• [Instructions to follow]: Range to reproduce from the entries below: the line with "рис., 8 источника, 1 приложения", the line with "用户精选案例 AI简报如何助力各行各业", and every line in between. Give them exactly and give nothing else.

• [Records shown]:
'''

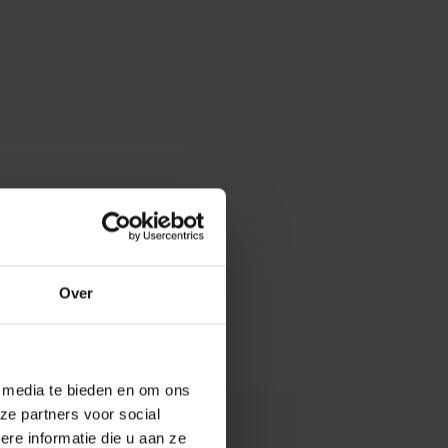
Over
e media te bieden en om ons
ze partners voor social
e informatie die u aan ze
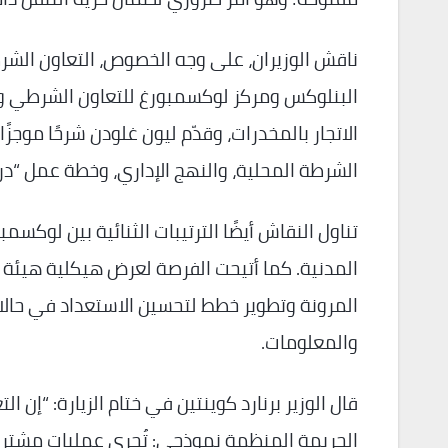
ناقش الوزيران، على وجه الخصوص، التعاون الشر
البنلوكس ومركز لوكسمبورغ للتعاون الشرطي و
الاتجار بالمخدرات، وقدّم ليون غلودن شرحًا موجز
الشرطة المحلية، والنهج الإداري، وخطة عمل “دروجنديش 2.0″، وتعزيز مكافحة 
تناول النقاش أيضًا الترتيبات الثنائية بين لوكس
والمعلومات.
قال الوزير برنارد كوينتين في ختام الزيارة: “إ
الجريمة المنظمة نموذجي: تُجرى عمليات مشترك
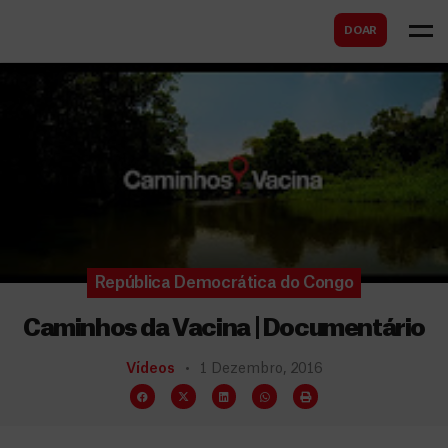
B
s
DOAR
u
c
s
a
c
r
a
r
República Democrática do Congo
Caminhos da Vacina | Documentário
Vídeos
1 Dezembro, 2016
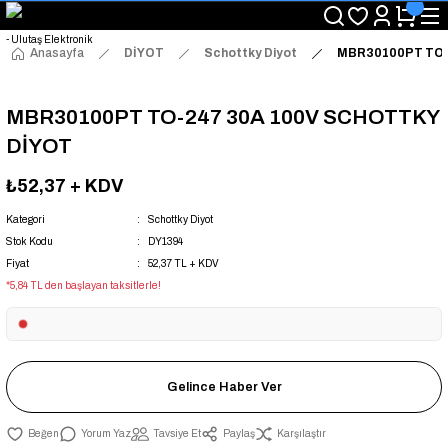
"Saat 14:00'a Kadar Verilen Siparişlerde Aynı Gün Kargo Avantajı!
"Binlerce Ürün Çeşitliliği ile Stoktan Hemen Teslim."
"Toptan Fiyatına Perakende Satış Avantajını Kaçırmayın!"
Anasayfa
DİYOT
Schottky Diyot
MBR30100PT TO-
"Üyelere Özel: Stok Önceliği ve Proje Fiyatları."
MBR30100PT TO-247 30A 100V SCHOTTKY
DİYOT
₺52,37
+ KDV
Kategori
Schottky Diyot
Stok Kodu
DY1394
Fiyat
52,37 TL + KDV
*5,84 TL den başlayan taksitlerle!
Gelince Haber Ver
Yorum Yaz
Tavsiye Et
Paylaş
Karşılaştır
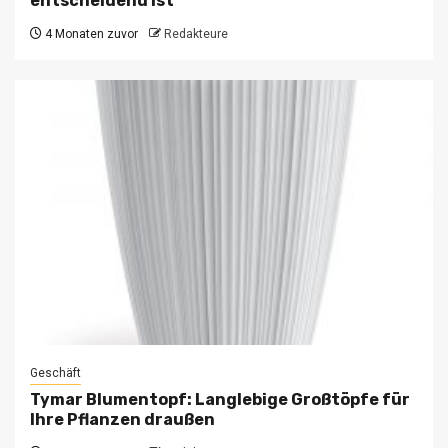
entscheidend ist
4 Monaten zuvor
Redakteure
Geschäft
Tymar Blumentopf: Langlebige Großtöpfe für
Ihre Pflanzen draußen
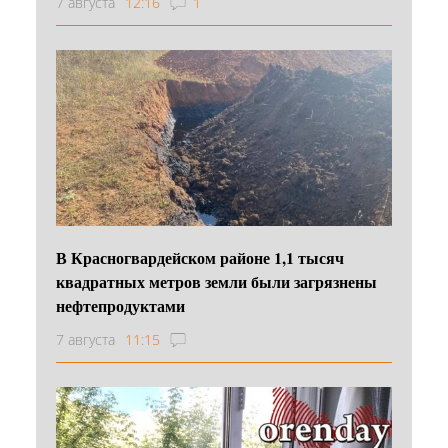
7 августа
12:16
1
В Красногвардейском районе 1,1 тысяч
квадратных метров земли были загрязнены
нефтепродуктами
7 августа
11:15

'''
'''

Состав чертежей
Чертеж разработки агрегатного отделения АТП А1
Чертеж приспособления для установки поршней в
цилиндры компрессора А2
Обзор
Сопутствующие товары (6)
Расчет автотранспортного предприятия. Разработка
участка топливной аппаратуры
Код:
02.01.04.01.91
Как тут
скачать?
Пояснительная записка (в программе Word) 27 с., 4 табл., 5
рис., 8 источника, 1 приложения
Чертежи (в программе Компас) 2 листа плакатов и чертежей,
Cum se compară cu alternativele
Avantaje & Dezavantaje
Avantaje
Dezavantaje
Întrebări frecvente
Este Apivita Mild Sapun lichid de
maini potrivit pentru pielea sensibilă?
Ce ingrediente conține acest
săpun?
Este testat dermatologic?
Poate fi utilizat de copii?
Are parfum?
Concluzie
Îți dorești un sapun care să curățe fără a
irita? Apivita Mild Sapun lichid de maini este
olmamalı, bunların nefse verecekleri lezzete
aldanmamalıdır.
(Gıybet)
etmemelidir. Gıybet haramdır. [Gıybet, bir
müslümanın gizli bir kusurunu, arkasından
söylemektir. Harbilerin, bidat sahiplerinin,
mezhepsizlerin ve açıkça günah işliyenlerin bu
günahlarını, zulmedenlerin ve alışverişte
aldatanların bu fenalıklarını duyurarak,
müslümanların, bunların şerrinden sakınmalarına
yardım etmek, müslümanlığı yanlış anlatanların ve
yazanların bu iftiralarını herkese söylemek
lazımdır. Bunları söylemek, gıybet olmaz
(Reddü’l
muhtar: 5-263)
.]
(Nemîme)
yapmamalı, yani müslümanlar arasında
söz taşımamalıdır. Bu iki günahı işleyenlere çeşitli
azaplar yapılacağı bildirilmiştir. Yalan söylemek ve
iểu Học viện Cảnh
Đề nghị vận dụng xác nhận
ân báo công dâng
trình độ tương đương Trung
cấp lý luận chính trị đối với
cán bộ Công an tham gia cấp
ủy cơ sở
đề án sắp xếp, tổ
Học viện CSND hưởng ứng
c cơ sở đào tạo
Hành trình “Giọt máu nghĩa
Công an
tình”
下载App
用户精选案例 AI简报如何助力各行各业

'''

• [Result of this exercise]:
рис., 8 источника, 1 приложения
Чертежи (в программе Компас) 2 листа плакатов и чертежей,
Cum se compară cu alternativele
Avantaje & Dezavantaje
Avantaje
Dezavantaje
Întrebări frecvente
Este Apivita Mild Sapun lichid de
maini potrivit pentru pielea sensibilă?
Ce ingrediente conține acest
săpun?
Este testat dermatologic?
Poate fi utilizat de copii?
Are parfum?
Concluzie
Îți dorești un sapun care să curățe fără a
irita? Apivita Mild Sapun lichid de maini este
olmamalı, bunların nefse verecekleri lezzete
aldanmamalıdır.
(Gıybet)
etmemelidir. Gıybet haramdır. [Gıybet, bir
müslümanın gizli bir kusurunu, arkasından
söylemektir. Harbilerin, bidat sahiplerinin,
mezhepsizlerin ve açıkça günah işliyenlerin bu
günahlarını, zulmedenlerin ve alışverişte
aldatanların bu fenalıklarını duyurarak,
müslümanların, bunların şerrinden sakınmalarına
yardım etmek, müslümanlığı yanlış anlatanların ve
yazanların bu iftiralarını herkese söylemek
lazımdır. Bunları söylemek, gıybet olmaz
(Reddü’l
muhtar: 5-263)
.]
(Nemîme)
yapmamalı, yani müslümanlar arasında
söz taşımamalıdır. Bu iki günahı işleyenlere çeşitli
azaplar yapılacağı bildirilmiştir. Yalan söylemek ve
iểu Học viện Cảnh
Đề nghị vận dụng xác nhận
ân báo công dâng
trình độ tương đương Trung
cấp lý luận chính trị đối với
cán bộ Công an tham gia cấp
ủy cơ sở
đề án sắp xếp, tổ
Học viện CSND hưởng ứng
c cơ sở đào tạo
Hành trình “Giọt máu nghĩa
Công an
tình”
下载App
用户精选案例 AI简报如何助力各行各业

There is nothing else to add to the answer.